Dataset entries:
═══
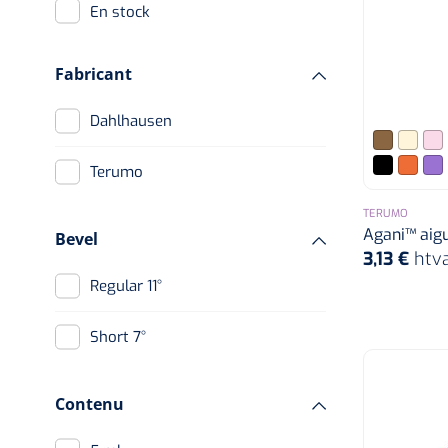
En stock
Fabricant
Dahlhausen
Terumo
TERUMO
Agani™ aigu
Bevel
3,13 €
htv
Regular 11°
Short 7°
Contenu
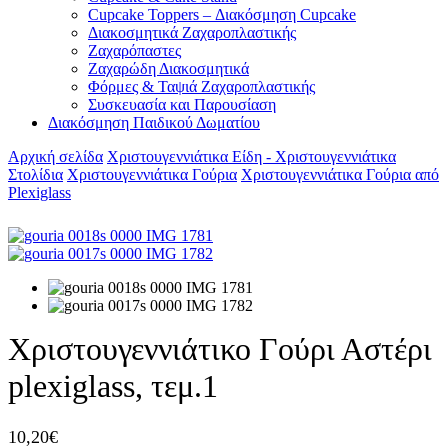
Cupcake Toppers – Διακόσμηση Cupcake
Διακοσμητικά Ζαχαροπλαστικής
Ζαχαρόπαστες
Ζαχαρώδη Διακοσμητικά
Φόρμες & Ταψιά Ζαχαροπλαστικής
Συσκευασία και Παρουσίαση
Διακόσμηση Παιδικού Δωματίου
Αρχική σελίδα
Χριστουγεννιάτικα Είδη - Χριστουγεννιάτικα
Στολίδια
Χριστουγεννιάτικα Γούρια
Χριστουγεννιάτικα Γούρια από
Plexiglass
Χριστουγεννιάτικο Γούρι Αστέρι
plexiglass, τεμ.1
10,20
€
═══
**TO DO**
Each line from the one with "Ζαχαρόπαστες" through the last line of the records above must be retyped exactly, and no other line may be given.

**ANSWER BOX**
Ζαχαρόπαστες
Ζαχαρώδη Διακοσμητικά
Φόρμες & Ταψιά Ζαχαροπλαστικής
Συσκευασία και Παρουσίαση
Διακόσμηση Παιδικού Δωματίου
Αρχική σελίδα
Χριστουγεννιάτικα Είδη - Χριστουγεννιάτικα
Στολίδια
Χριστουγεννιάτικα Γούρια
Χριστουγεννιάτικα Γούρια από
Plexiglass
Χριστουγεννιάτικο Γούρι Αστέρι
plexiglass, τεμ.1
10,20
€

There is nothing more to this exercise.